# My luck is never this good...



## jhanko (May 14, 2009)

For a couple of months now, I've been looking for a good chuck to replace the piece of crap that came with my lathe. I watched quite a few nice ones pass by as the bidding got out of reach. I was watching a nice Kitagawa that was $199 "buy it now", but didn't get it as his shipping terms said "Freight" and wanted $15 handling charge. This didn't make sense to me, but I didn't want to get stuck with a $75+ shipping charge. I finally decided to give him a call. He said it was marked for freight shipping because they sell mostly large machinery and everything goes freight. He said he would ship the chuck UPS. First problem solved. I asked him about the chuck, and he said it was a CNC accessory that was never used. I pressed my luck and asked if he would accept $150 for it. He said the best he could do was $160. I said I'll take it. He told me to "buy it now", and he would send an adjusted invoice. I buy it and he sends and invoice for $160. Yep, shipping included. That's better than the $150 I offered him, as I planned on paying the UPS charge with that. It arrived today in expert packing. This thing is brand new, with the wax still on it. What a beautiful piece of steel. I also got $20 instant cashback from live search. 
So, I ended up getting a brand new Kitagawa chuck for $140 shipped. I won't know until tonight, but it looks like it may bolt right up without an adapter. My luck is never this good. I better buy a Lotto ticket...


----------



## wquiles (May 14, 2009)

Every dog has his day 

Congrats on getting such a quality piece for such a steal :thumbsup:


----------



## precisionworks (May 14, 2009)

Awesome chuck

Nice to know that Live Search is alive again (pun intended). It started at 33%, went down to 25%, went to 0%, and is back up to the current 8% (up to $200 maximum cash back per purchase).


----------



## csshih (May 14, 2009)

....and... to keep this good luck, you shall send me a titanium nitecore with 5 trits installed.. 

well, lol.

nice snag, and good luck!


----------



## Anglepoise (May 14, 2009)

What a deal. They sadly do not make this series any more. If it's new it will be very tight for at least a year. Mine is 25 years young and still accurate.

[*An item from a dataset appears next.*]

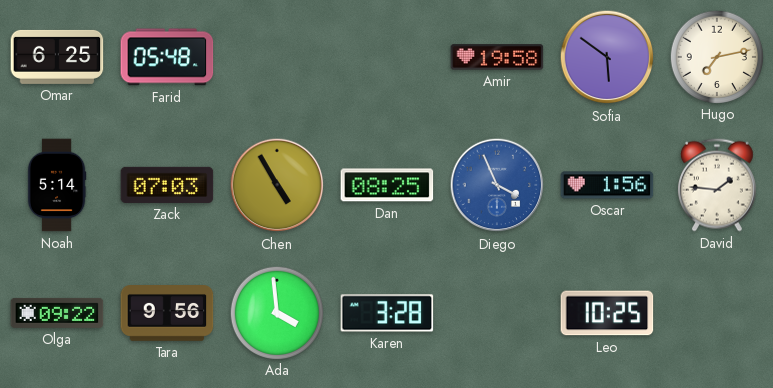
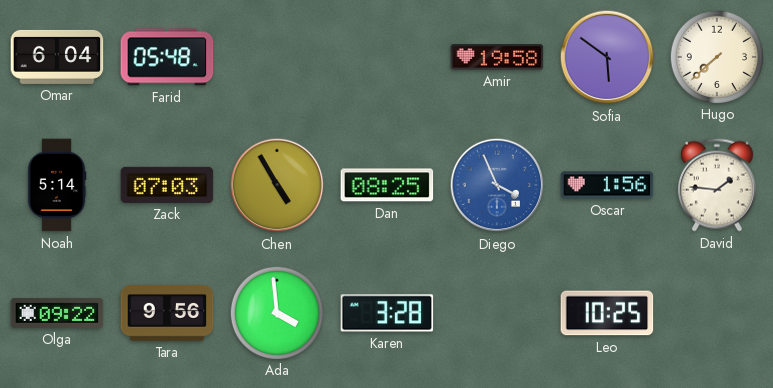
Omar: 6:25 -> 6:04
Hugo: 7:13 -> 7:38
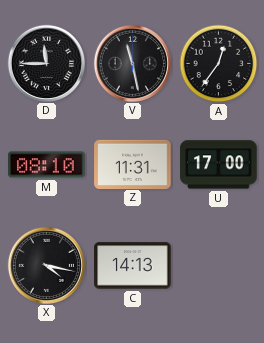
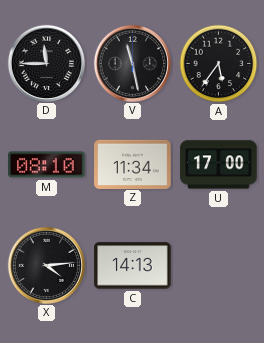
A: 12:36 -> 5:36
Z: 11:31 -> 11:34
X: 4:17 -> 4:14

Does it have the other set of jaws??


----------



## Tekno_Cowboy (May 14, 2009)

Nice catch! You should post some pics when you get it on your machine too


----------



## StrikerDown (May 14, 2009)

wquiles said:


> Every dog has his day
> 
> Congrats on getting such a quality piece for such a steal :thumbsup:



Woof (ditto) woof woof!

Much nicer than the chuck I just bought!:twothumbs


----------



## jhanko (May 14, 2009)

precisionworks said:


> Awesome chuck
> 
> Nice to know that Live Search is alive again (pun intended). It started at 33%, went down to 25%, went to 0%, and is back up to the current 8% (up to $200 maximum cash back per purchase).

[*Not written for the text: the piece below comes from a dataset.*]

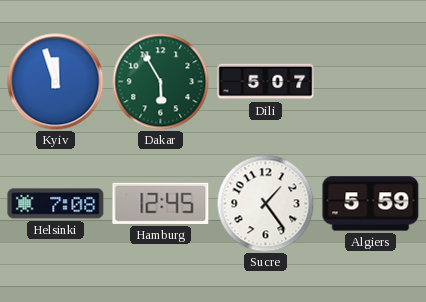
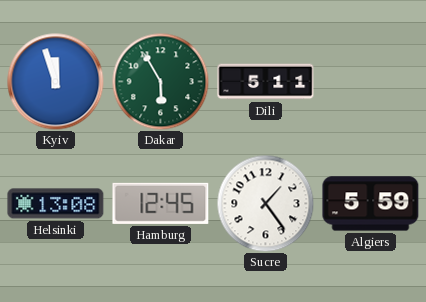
Dili: 5:07 -> 5:11
Helsinki: 7:08 -> 13:08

I caught it when it was at 10%. A few months ago, I saw it when it was 35% , But I didn't have any money to spend. 



csshih said:


> ....and... to keep this good luck, you shall send me a titanium nitecore with 5 trits installed..



Nice try...:nana:



Anglepoise said:


> What a deal. They sadly do not make this series any more. If it's new it will be very tight for at least a year. Mine is 25 years young and still accurate.
> 
> Does it have the other set of jaws??



I was going to comment on that. It is brand new and the jaws are very tight. I thought a teardown & clean would loosen things up, but no dice. When I say tight, I mean nice and tight.  The seller couldn't find the large OD jaws. I'll have to order them. Any leads on who might sell them?

I got it all cleaned up and ready to go. It's so nice, I hate to use it... One more thing: There are three hash marks next to one of the pinion holes. Any ideas on the significance if any?


----------



## Anglepoise (May 14, 2009)

The 3 hash marks indicate the pinion used to set up and calibrate for accuracy in the factory
and use this pinion to tighten.

The tightness is a bit disconcerting and I remember the thoughts I had on mine. I was assured by the factory to keep the jaws well lubed and clean and they will loosen up in about 10 years. IMHO these chucks were /are the best.


----------



## wquiles (May 14, 2009)

Anglepoise said:


> The tightness is a bit disconcerting and I remember the thoughts I had on mine. I was assured by the factory to keep the jaws well lubed and clean and they will loosen up in about 10 years. IMHO these chucks were /are the best.



Agreed. Even my less expensive Bison set-tru was tight when new (same for Brian who has the same chuck). It took several weeks or use to become more "usable" or "friendlier to use". Even now after a year or more of use, it is not "loose", but definitely easier to use 

Will


----------



## jhanko (May 15, 2009)

We'll, my luck ran out. The new chuck is quite a bit larger than the original, even though they are both labeled as 4" chucks. I'm going to have to make a spacer. I'd like to cut off the flange that's on the taper adapter that came with the new chuck, as one side is already finished. However, I can't figure out a way to do this, as it seems I'd be working backwards towards the end result. Maybe it's best I just get some flat stock and start from scratch. At least that way I know that the flange for the new chuck will be true to the spindle. It almost seems like another lathe is needed. Maybe not needed, but that sure would save alot of time...


----------



## jhanko (May 17, 2009)

Well, I got the chuck mounted today, and all I can sat is WOW! I never imagined anything could be so accurate. First, I made a bushing that pressed onto the flange of the spindle. I secured it with Loctite retaining compound. Then, I faced & turned the bushing while mounted on the spindle. I turned it to the point that the new chuck had to be tapped on. After mounting the chuck, I couldn't detect any runout on the chuck body OD, only detecting .0001" or so when a scratch or nick was encountered. That was a good sign. Using a nice piece of 3/4" drill rod, measuring 2" from the jaws, I got a total runout of .0003". This seemed too good to be true, so I re-chucked and checked again, this time .0004". Still in doubt, I kept checking it until I gave up. Out of ~ 15 tests, the worst runout I got was .0007". The best was .0002". I always wondered how Kitagawa can get away with charging as much as they do for their chucks. Now I know...
The only "complaint" I have is that the jaws are so tight, there's no "feel" of how tight the part is. It's very difficult not to deform a very thin-walled part. All in all, this is the finest piece of machinery I have ever seen in my life...

Jeff


----------



## wquiles (May 17, 2009)

I can get to about a tad less than 0.0005" in my set-true, but I have to work a while with the adjustment bolts to get there. To get that with no adjustment is awesome. Take care of it, and keep it clean and lubed, so that it will stay nice and accurate for a LONG time


----------



## cmacclel (Sep 16, 2009)

Jeff on my new chucks what I do is mount up a 3/8 cut off extension in my cordless drill and work it back and forth. It seems to loosed them up 

Mac


----------